Impact of phase inversion by preamp


This will be my first post on this forum so I thought I’d pose a question I’ve always wondered about.  I have a Conrad Johnson Premier 18LS preamp that I’ve been extremely happy with since first acquiring it some years ago.  This is a solid state single ended, single stage design that inverts the phase of the input signal at the output.  The manual states that you should reverse the connections to the speakers to account for this.  Obviously this is easily done but I really can’t see how it would really matter as long as things are connected consistently between the left and right channels.  I’d be interested to hear what others have to say on this subject.
ligjo
For a long time, LPs were marked as to preferred polarity. They encompassed the full gamut of recorded music from Pop to Opera.
Could you name one? I have a lot of titles in my collection and don't recall ever seeing that. The manual for my lp cutter electronics mentions nothing about it as well.
I meant that I marked polarity on the jacket, not that the LP itself was marked. The only ones I recall mentioning polarity were some D2D.

I just recalled when The Tubes "The Completion Backward Principle" was mastered, the producer, David Foster, and Fee Waybill came over with a stack of refs from all over town and New York. I'd been busting David for a few years about his 'neglect' of the mastering process. I'd heard masters and sometimes the LPs didn't 'cut it.' For whatever reason, perhaps to show I was full of [?] or the band pressured him or ????, he had multiple refs made on different lacquers from multiple labs.

At the time I think I had KEF 105.2, Yamaha separates, Oracle TT [arm, cartridge forgotten]. I'd modified both the 105's and electronics.

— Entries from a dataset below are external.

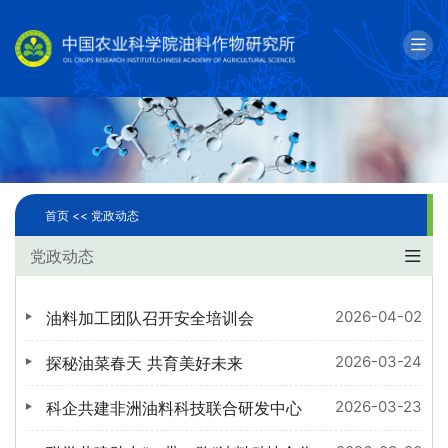
English
邮箱
单位简介
科学研究
首页 <<
党政动态
人才队伍
党政动态
成果转化
2026-04-02
油料加工团队召开安全培训会
国际合作
2026-03-24
探秘油菜春天 共育美好未来
研究生教育
2026-03-23
科企共建非洲油料科技联合研发中心
党建文化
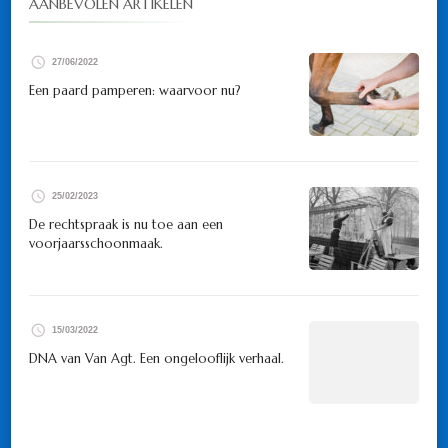
AANBEVOLEN ARTIKELEN
27/06/2022
Een paard pamperen: waarvoor nu?
25/02/2023
De rechtspraak is nu toe aan een
voorjaarsschoonmaak.
15/03/2022
DNA van Van Agt. Een ongelooflijk verhaal.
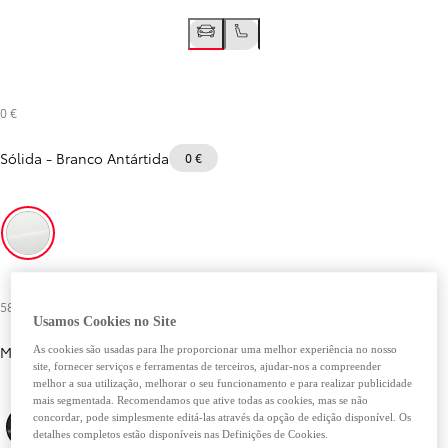
0 €
Sólida
-
Branco Antártida
0 €
Branco Antártida
580 €
Usamos Cookies no Site
Metalizada
As cookies são usadas para lhe proporcionar uma melhor experiência no nosso
site, fornecer serviços e ferramentas de terceiros, ajudar-nos a compreender
melhor a sua utilização, melhorar o seu funcionamento e para realizar publicidade
mais segmentada. Recomendamos que ative todas as cookies, mas se não
concordar, pode simplesmente editá-las através da opção de edição disponível. Os
detalhes completos estão disponíveis nas Definições de Cookies.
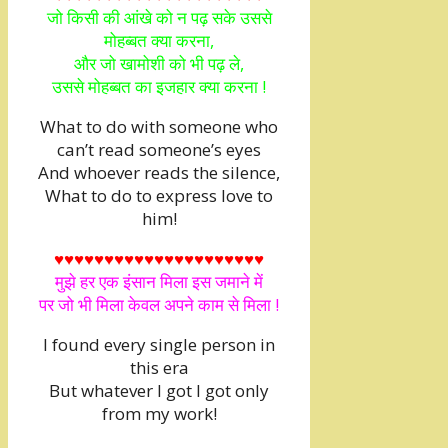
जो किसी की आंखे को न पढ़ सके उससे
मोहब्बत क्या करना,
और जो खामोशी को भी पढ़ ले,
उससे मोहब्बत का इजहार क्या करना !
What to do with someone who
can’t read someone’s eyes
And whoever reads the silence,
What to do to express love to
him!
♥♥♥♥♥♥♥♥♥♥♥♥♥♥♥♥♥♥♥♥♥
मुझे हर एक इंसान मिला इस जमाने में
पर जो भी मिला केवल अपने काम से मिला !
I found every single person in
this era
But whatever I got I got only
from my work!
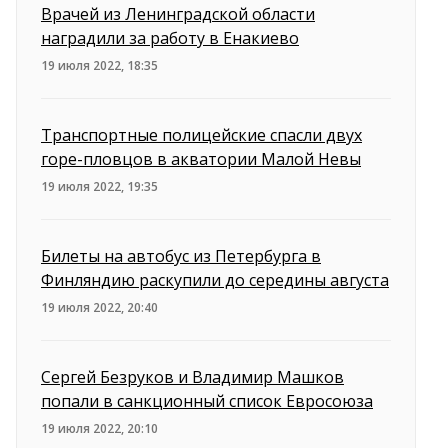
Врачей из Ленинградской области
наградили за работу в Енакиево
19 июля 2022, 18:35
Транспортные полицейские спасли двух
горе-пловцов в акватории Малой Невы
19 июля 2022, 19:35
Билеты на автобус из Петербурга в
Финляндию раскупили до середины августа
19 июля 2022, 20:40
Сергей Безруков и Владимир Машков
попали в санкционный список Евросоюза
19 июля 2022, 20:10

I forget most of the details now, except some discs were inverted polarity relative to others, verified with an oscilloscope. The best sound was a French lacquer. In the end, it was mastered at Sterling Sound. As I recall, the LP rocked!
I meant that I marked polarity on the jacket, not that the LP itself was marked.
OK- that makes more sense.
I forget most of the details now, except some discs were inverted polarity relative to others, verified with an oscilloscope.
How did you do that? You had the master tape?
some discs were inverted polarity relative to others
I only checked polarity between the reference pressings. I wanted to hear each with the same relative polarity.

As far as the mechanics, just plug a sampling scope into a tape output and check first impact. This also let me check max level and to a lesser degree compression if the wave shape was altered.

As mentioned, multitrack recording may have inconsistent polarity between tracks. I didn't record or mix the album, so I had no idea as to absolute polarity.
You seem to support my assertion that 50% of all recordings are in absolute polarity. Thus the need for a polarity (phase) switch.